Um defensor entregou nossas armas e nossos uniformes e imediatamente nos escondemos para nos arrumar. Não havia nada que Violet já não havia visto, então, eu não precisava ter medo.
Discretamente, nós duas entramos na indústria.

— Você está vendo alguma coisa? — perguntou ela no meu ouvido.

Operários passavam de um lado para o outro, carregando litros de Cintila. Nada do que eu já não havia visto.
Soltei um suspiro.

— Só há um jeito de descobrirmos. — respondi, carregando minha rifle.

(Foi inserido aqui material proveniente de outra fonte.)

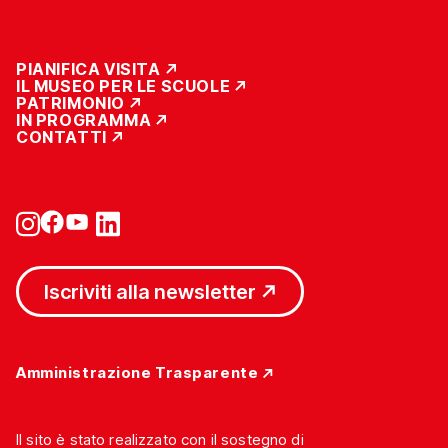
PIANIFICA VISITA
IL MUSEO PER LE SCUOLE
PATRIMONIO
IN PROGRAMMA
CONTATTI
Iscriviti alla newsletter
Amministrazione Trasparente
Il sito è stato realizzato con il sostegno di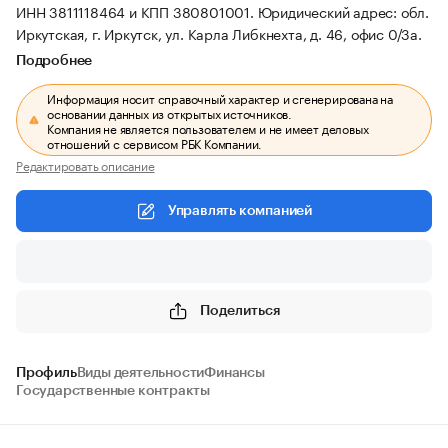
ИНН 3811118464 и КПП 380801001.
Юридический адрес: обл.
Иркутская, г. Иркутск, ул. Карла Либкнехта, д. 46, офис 0/3а.
Подробнее
Информация носит справочный характер и сгенерирована на
основании данных из открытых источников.
Компания не является пользователем и не имеет деловых
отношений с сервисом РБК Компании.
Редактировать описание
Управлять компанией
Поделиться
Профиль
Виды деятельности
Финансы
Государственные контракты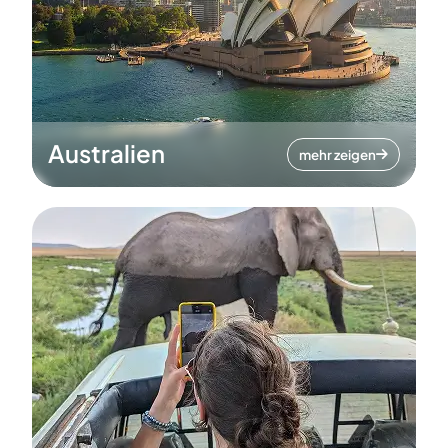
Australien
mehr zeigen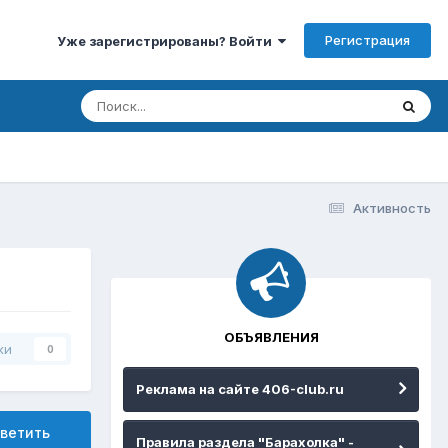
Регистрация
Уже зарегистрированы? Войти
Активность
ОБЪЯВЛЕНИЯ
ки
0
Реклама на сайте 406-club.ru
ветить
Правила раздела "Барахолка" -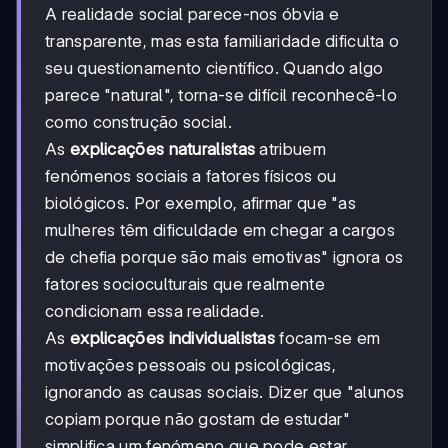
A realidade social parece-nos óbvia e
transparente, mas esta familiaridade dificulta o
seu questionamento científico. Quando algo
parece "natural", torna-se difícil reconhecê-lo
como construção social.
As
explicações naturalistas
atribuem
fenómenos sociais a fatores físicos ou
biológicos. Por exemplo, afirmar que "as
mulheres têm dificuldade em chegar a cargos
de chefia porque são mais emotivas" ignora os
fatores socioculturais que realmente
condicionam essa realidade.
As
explicações individualistas
focam-se em
motivações pessoais ou psicológicas,
ignorando as causas sociais. Dizer que "alunos
copiam porque não gostam de estudar"
simplifica um fenómeno que pode estar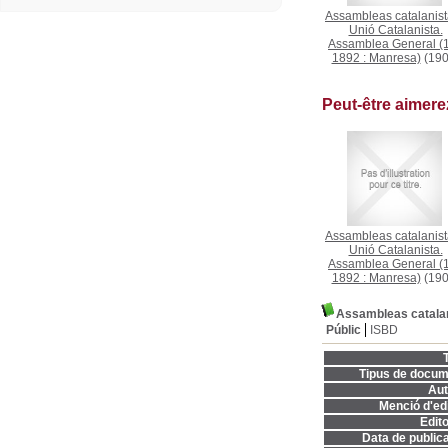
Assambleas catalanis
Unió Catalanista.
Assamblea General (1
1892 : Manresa)
(190
Peut-être aimer
Assambleas catalanis
Unió Catalanista.
Assamblea General (1
1892 : Manresa)
(190
Assambleas catala
Públic
ISBD
T
Tipus de docum
Aut
Menció d'edi
Edito
Data de publica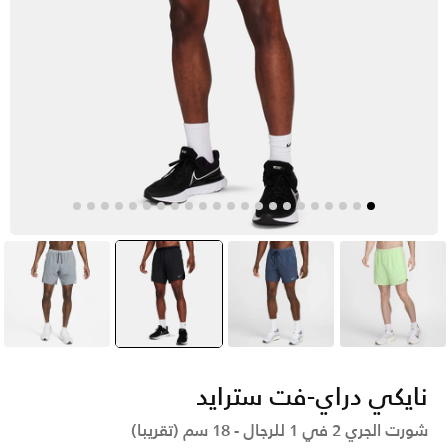
أخضر
أزرق
أسود
selected
رمادي
نايكي دراي-فت سترايد
شورت الجري 2 في 1 للرجال - 18 سم (تقريبا)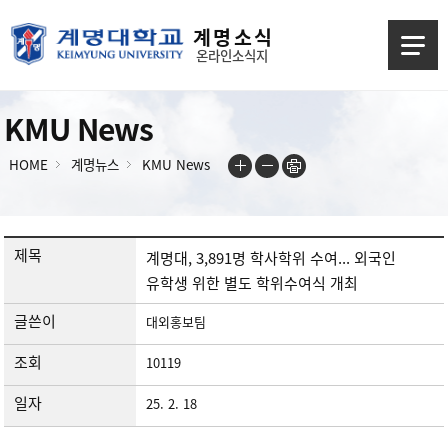
계 명 소 식
온라인소식지
KMU News
HOME
계명뉴스
KMU News
제목
계명대, 3,891명 학사학위 수여... 외국인
유학생 위한 별도 학위수여식 개최
글쓴이
대외홍보팀
조회
10119
일자
25. 2. 18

Vi ficou surpresa por alguns instantes, mas assentiu, arrumando suas manoplas.

— Quando eu atirar, você entra em ação. — expliquei, subindo a ponte.

— Está bem.

Quando cheguei no topo, os operários estavam preparando tudo para que a carga seja levada. Mirei em um deles, e atirei. E lá embaixo vinha Violet, acabando com eles de um jeito que só ela sabia.
Tudo ia bem, até de repente uma porta se abrir. Eu não sabia quem era aquele cara, mas ele com certeza não era tão humano quanto aparentava ser.
Ele era gigantesco, e no primeiro tiro que deu, tirou uma das manoplas de Vi. Ele continuou a atirar, mas na minha direção. Tentei fugir ao máximo, mas a ponte desabou, e eu acabei caindo.
Quando consegui me levantar não dava para ver nada, mas depois que a poeira passou, me deparei com os defensores atirando no cara. Violet estava caída num canto, com suas manoplas quebradas no chão.

— Vi! — corri até ela, carregando a mesma pelos ombros. — Venha, temos que sair daqui!

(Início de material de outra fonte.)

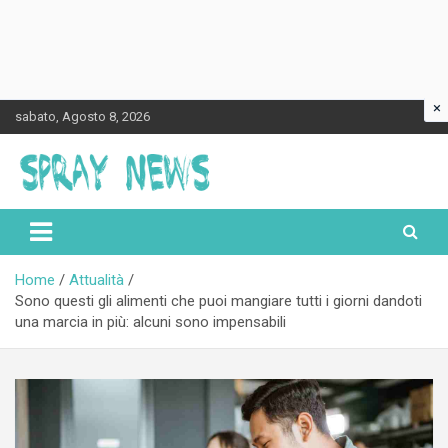
×
Skip
sabato, Agosto 8, 2026
to
content
Spraynews.it
Home
Attualità
Sono questi gli alimenti che puoi mangiare tutti i giorni dandoti
una marcia in più: alcuni sono impensabili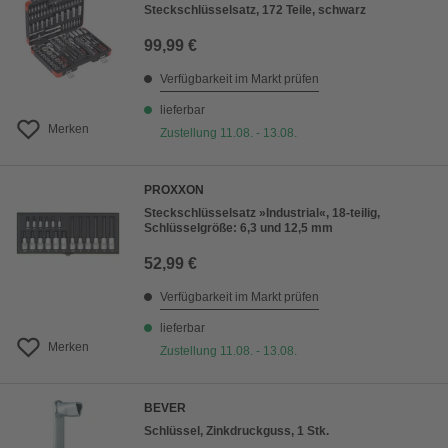
Steckschlüsselsatz, 172 Teile, schwarz
99,99 €
Verfügbarkeit im Markt prüfen
lieferbar
Merken
Zustellung 11.08. - 13.08.
PROXXON
Steckschlüsselsatz »Industrial«, 18-teilig,
Schlüsselgröße: 6,3 und 12,5 mm
52,99 €
Verfügbarkeit im Markt prüfen
lieferbar
Merken
Zustellung 11.08. - 13.08.
BEVER
Schlüssel, Zinkdruckguss, 1 Stk.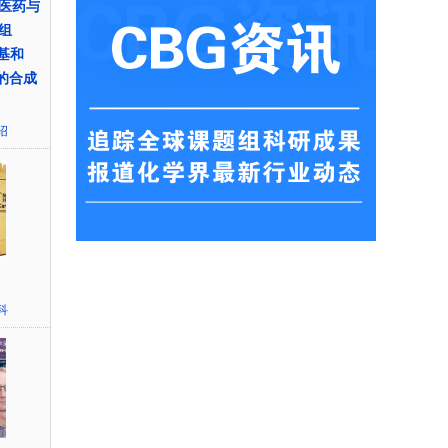
医药与
组
芳基和
酮的合成
绍
科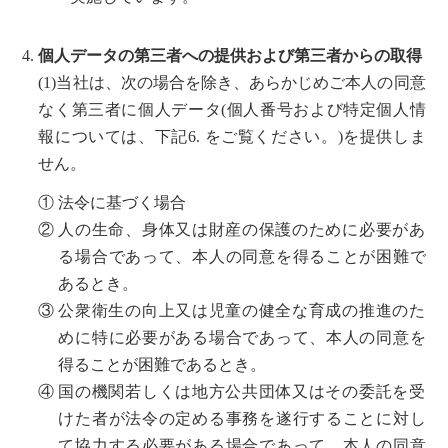
個人データの第三者への提供および第三者からの取得
(1)当社は、次の場合を除き、あらかじめご本人の同意
なく第三者に個人データ(個人番号および特定個人情
報については、下記6. をご覧ください。)を提供しま
せん。
①
法令に基づく場合
②
人の生命、身体又は財産の保護のために必要があ
る場合であって、本人の同意を得ることが困難で
あるとき。
③
公衆衛生の向上又は児童の健全な育成の推進のた
めに特に必要がある場合であって、本人の同意を
得ることが困難であるとき。
④
国の機関若しくは地方公共団体又はその委託を受
けた者が法令の定める事務を遂行することに対し
て協力する必要がある場合であって、本人の同意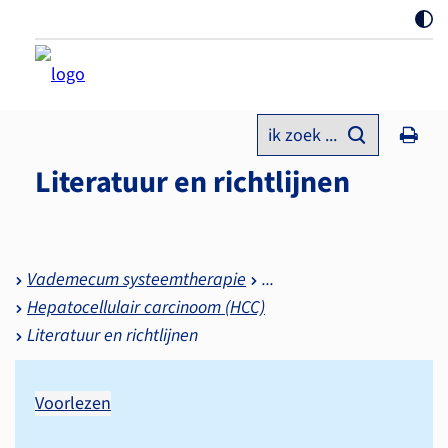
ik zoek ...
Literatuur en richtlijnen
Vademecum systeemtherapie
Hepatocellulair carcinoom (HCC)
Literatuur en richtlijnen
Voorlezen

Tirei a mesma da indústria o mais rápido que pude. Não passou pela minha cabeça ir atrás de Jayce e dos outros naquela hora. Eu nem sequer sabia aonde estávamos.

— Precisamos correr, os barões já devem estar cientes da nossa chegada. — eu falei para ela.

— Por aqui! Vamos por aqui! — sugeriu a mesma, ofegante.

Mesmo sem saber aonde Violet queria chegar, segui o caminho que ela pediu.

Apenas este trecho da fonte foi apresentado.